> Task inputs
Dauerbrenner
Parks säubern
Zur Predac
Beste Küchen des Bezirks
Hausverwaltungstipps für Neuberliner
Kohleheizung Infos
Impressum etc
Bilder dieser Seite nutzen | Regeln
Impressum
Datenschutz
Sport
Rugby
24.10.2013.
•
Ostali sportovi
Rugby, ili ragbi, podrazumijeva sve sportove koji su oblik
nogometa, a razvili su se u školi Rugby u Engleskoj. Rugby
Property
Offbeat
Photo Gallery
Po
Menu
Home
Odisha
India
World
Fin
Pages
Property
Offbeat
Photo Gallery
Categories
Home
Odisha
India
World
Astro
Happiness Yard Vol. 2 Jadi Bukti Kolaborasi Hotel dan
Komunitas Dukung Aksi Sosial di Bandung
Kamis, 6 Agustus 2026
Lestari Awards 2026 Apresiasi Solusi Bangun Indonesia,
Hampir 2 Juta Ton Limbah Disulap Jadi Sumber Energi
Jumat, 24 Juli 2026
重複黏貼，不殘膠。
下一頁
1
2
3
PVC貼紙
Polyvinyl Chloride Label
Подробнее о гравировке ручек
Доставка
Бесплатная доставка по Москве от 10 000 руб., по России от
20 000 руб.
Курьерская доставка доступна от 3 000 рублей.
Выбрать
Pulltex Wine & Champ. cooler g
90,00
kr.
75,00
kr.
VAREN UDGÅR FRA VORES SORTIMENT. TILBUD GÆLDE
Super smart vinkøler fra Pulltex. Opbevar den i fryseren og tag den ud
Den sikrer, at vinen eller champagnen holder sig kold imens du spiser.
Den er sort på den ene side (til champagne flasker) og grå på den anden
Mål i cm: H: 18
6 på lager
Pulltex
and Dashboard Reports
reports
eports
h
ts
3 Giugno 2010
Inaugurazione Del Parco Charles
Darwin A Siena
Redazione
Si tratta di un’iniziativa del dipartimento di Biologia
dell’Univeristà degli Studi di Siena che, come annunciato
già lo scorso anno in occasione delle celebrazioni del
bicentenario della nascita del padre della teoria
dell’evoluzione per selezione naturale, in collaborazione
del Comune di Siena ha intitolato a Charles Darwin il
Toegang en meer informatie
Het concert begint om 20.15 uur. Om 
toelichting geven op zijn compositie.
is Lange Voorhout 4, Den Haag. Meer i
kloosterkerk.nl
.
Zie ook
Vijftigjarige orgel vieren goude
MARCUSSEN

> Your task
When copying the data above, please keep exactly the lines from its first line through the line with "dell’evoluzione per selezione", both ends included, and drop the rest.

> Reply to the exercise
Dauerbrenner
Parks säubern
Zur Predac
Beste Küchen des Bezirks
Hausverwaltungstipps für Neuberliner
Kohleheizung Infos
Impressum etc
Bilder dieser Seite nutzen | Regeln
Impressum
Datenschutz
Sport
Rugby
24.10.2013.
•
Ostali sportovi
Rugby, ili ragbi, podrazumijeva sve sportove koji su oblik
nogometa, a razvili su se u školi Rugby u Engleskoj. Rugby
Property
Offbeat
Photo Gallery
Po
Menu
Home
Odisha
India
World
Fin
Pages
Property
Offbeat
Photo Gallery
Categories
Home
Odisha
India
World
Astro
Happiness Yard Vol. 2 Jadi Bukti Kolaborasi Hotel dan
Komunitas Dukung Aksi Sosial di Bandung
Kamis, 6 Agustus 2026
Lestari Awards 2026 Apresiasi Solusi Bangun Indonesia,
Hampir 2 Juta Ton Limbah Disulap Jadi Sumber Energi
Jumat, 24 Juli 2026
重複黏貼，不殘膠。
下一頁
1
2
3
PVC貼紙
Polyvinyl Chloride Label
Подробнее о гравировке ручек
Доставка
Бесплатная доставка по Москве от 10 000 руб., по России от
20 000 руб.
Курьерская доставка доступна от 3 000 рублей.
Выбрать
Pulltex Wine & Champ. cooler g
90,00
kr.
75,00
kr.
VAREN UDGÅR FRA VORES SORTIMENT. TILBUD GÆLDE
Super smart vinkøler fra Pulltex. Opbevar den i fryseren og tag den ud
Den sikrer, at vinen eller champagnen holder sig kold imens du spiser.
Den er sort på den ene side (til champagne flasker) og grå på den anden
Mål i cm: H: 18
6 på lager
Pulltex
and Dashboard Reports
reports
eports
h
ts
3 Giugno 2010
Inaugurazione Del Parco Charles
Darwin A Siena
Redazione
Si tratta di un’iniziativa del dipartimento di Biologia
dell’Univeristà degli Studi di Siena che, come annunciato
già lo scorso anno in occasione delle celebrazioni del
bicentenario della nascita del padre della teoria
dell’evoluzione per selezione naturale, in collaborazione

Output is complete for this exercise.